It’s hard to dispute the positive impact being well rested has on our engagement and productivity levels at work. It’s worrying, therefore, that a large number of us still appear to be going to work each day without having had enough sleep the night before.
A recent study revealed that we’re increasingly sacrificing sleep for more hours at work, and that a big cause of this is the inflexible work hours that so many workplaces still seem to force upon employees.
The paper reveals that nearly all sociodemographic groups are giving work greater priority than they do sleep. It emerged that those who reported 6 hours or less of sleep were working on average one and a half hours more per week day, and nearly two hours per day on weekends. This generally corresponded with starting work earlier, and finishing later than their peers who were getting the regulation eight hours of sleep a night.
This trend was most apparent amongst those with multiple jobs, with some 61 percent of them revealing that they achieved six hours or less of sleep per night.
"The evidence that time spent working was the most prominent sleep thief was overwhelming," the researchers say.
Inside the life of a short sleeper
These so called ’short sleepers’ were also shown to travel much more than average, with this traveling starting earlier in the morning and finishing much later in the evening than normal.

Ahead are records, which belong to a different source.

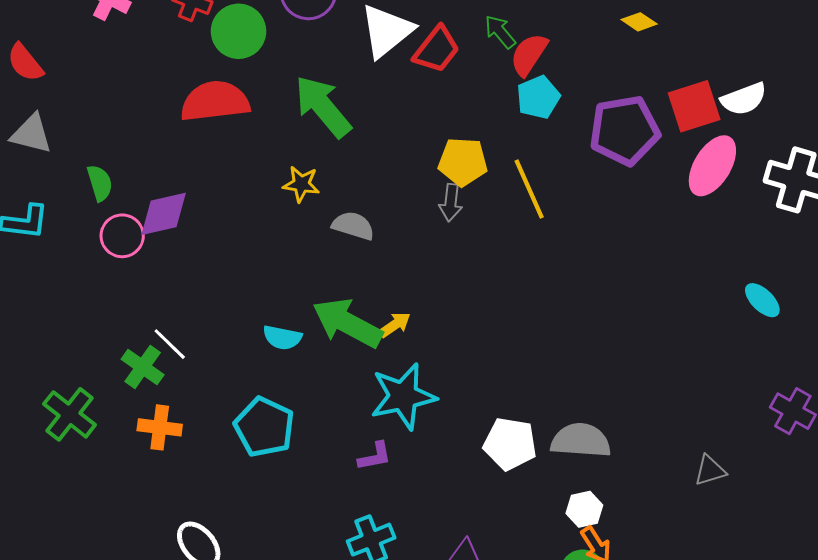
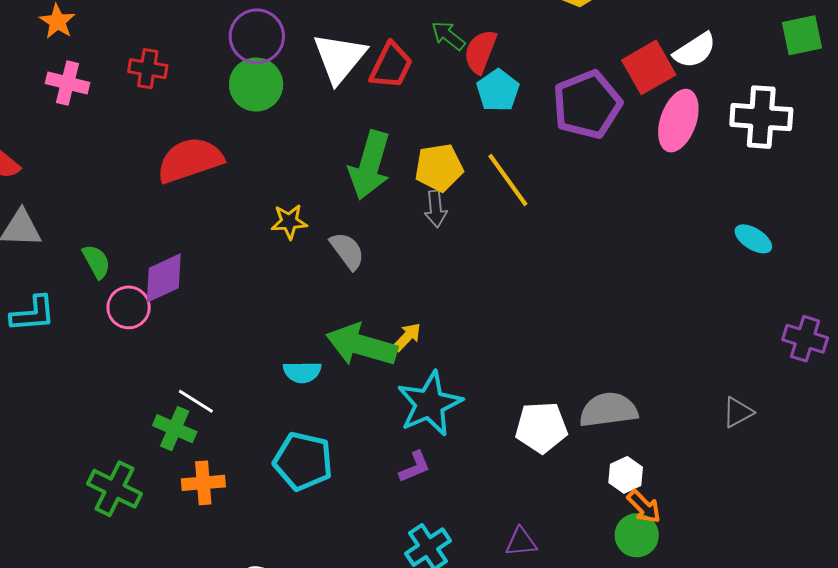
green circle: (239, 31) -> (256, 85), moved
green arrow: (323, 107) -> (370, 165), moved, turned -112
gray semicircle: (353, 226) -> (347, 251), turned 48

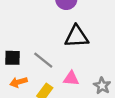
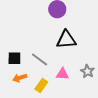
gray star: (102, 86) -> (87, 71), moved

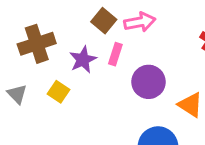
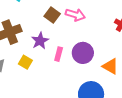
pink arrow: (140, 22) -> (75, 15), turned 30
pink rectangle: (115, 54) -> (59, 54), moved

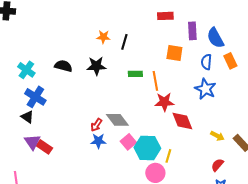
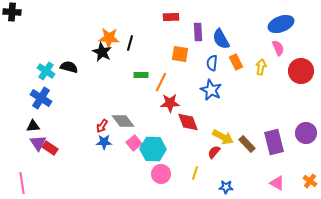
orange star: (103, 37) -> (109, 38), size x1.5
black star: (96, 66) -> (102, 52), moved, turned 30
cyan cross: (26, 70) -> (46, 71), moved
orange line: (155, 81) -> (161, 82), turned 36
black triangle: (27, 117) -> (33, 126), moved, turned -40
yellow arrow: (217, 136) -> (223, 137), size x1.5
yellow line: (168, 156) -> (195, 173), moved
red semicircle: (217, 165) -> (214, 152), moved

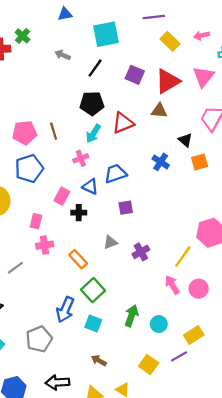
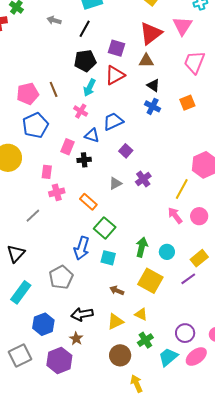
purple square: (135, 75) -> (117, 48), moved
black triangle: (185, 140) -> (153, 85), moved
pink cross: (81, 158) -> (81, 111), turned -32
purple square: (126, 208) -> (126, 151), turned -32
purple cross: (141, 252) -> (143, 179), moved
yellow square: (149, 365) -> (150, 281), moved, size x1.4

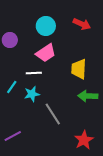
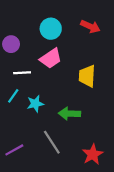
white line: (34, 73) -> (22, 73), moved
green arrow: (88, 96) -> (69, 114), moved
gray line: (53, 114) -> (52, 142), moved

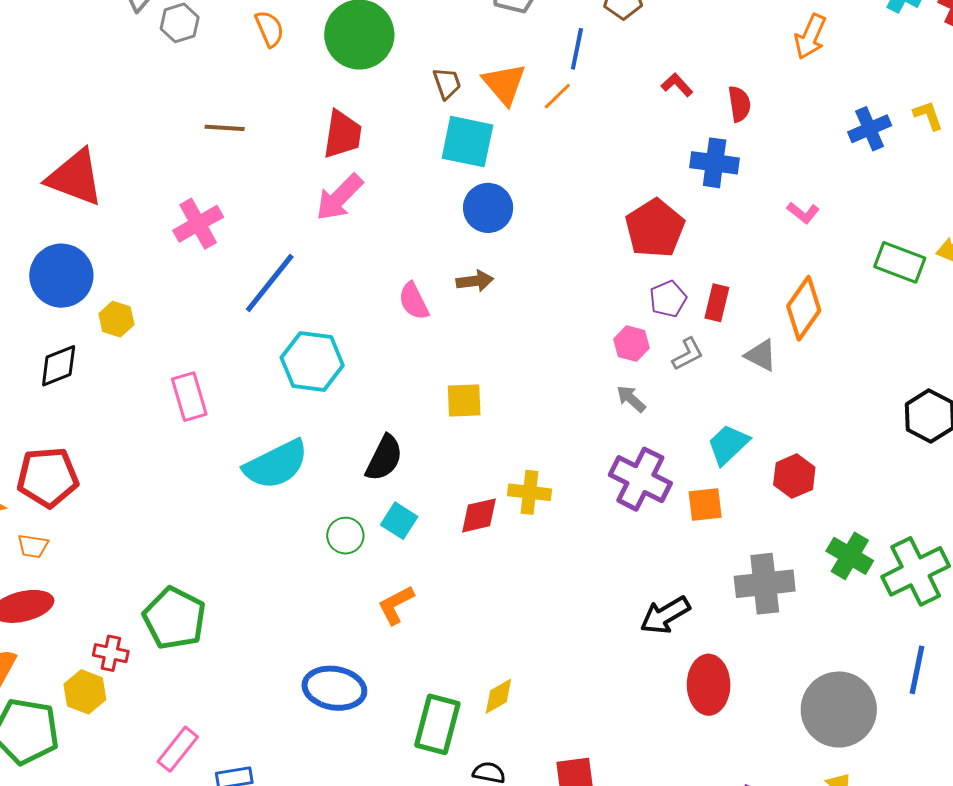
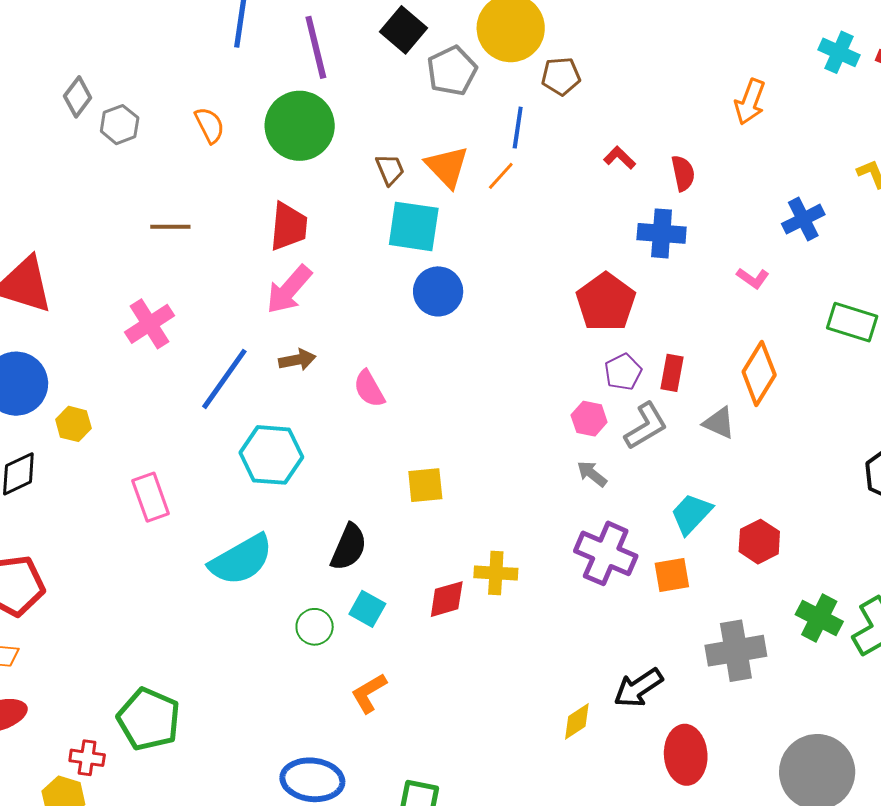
blue cross: (870, 129) -> (803, 219), moved
brown arrow: (475, 281) -> (297, 360), moved
gray L-shape: (688, 354) -> (646, 426), size x1.4
yellow diamond: (498, 696) -> (577, 721), moved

This was strongly associated with commuting to work, which has been shown by various studies to be enormously stressful.
Thankfully, the paper suggests that there are potential remedies for this situation, and highlights a number of coping strategies short sleepers can deploy.
"Potential intervention strategies to decrease the prevalence of chronic sleep loss in the population include greater flexibility in morning work and class start times, reducing the prevalence of multiple jobs, and shortening morning and evening commute times," the paper revealed.
The virtue of more flexible working
The paper goes on to highlight just how beneficial flexible working is. For every hour that work started later each morning, the sleep time of respndents was shown to increase by around twenty minutes. So when work started at 6am, the average sleep totaled just 6 hours, whereas if work started at 9am, people were found to get 7.29 hours of sleep on average.
This was typified by self employed respondents who had significant control over their work patterns and were therefore 17 percent less likely to be a short sleeper than their salaried peers.
"Getting at least seven hours of nightly sleep is essential to be at your mental, emotional and physical best for whatever you will pour yourself into, either at work or at home," the researchers suggest.
The findings chime with data from the Centers for Disease Control and Prevention (CDC), which revealed that as many as 30 percent of adult (and employed) Americans were sleeping less than 6 hours per day. When scaled up, that suggests that over 40 million people are getting less than the recommended 7-9 hours of sleep each night.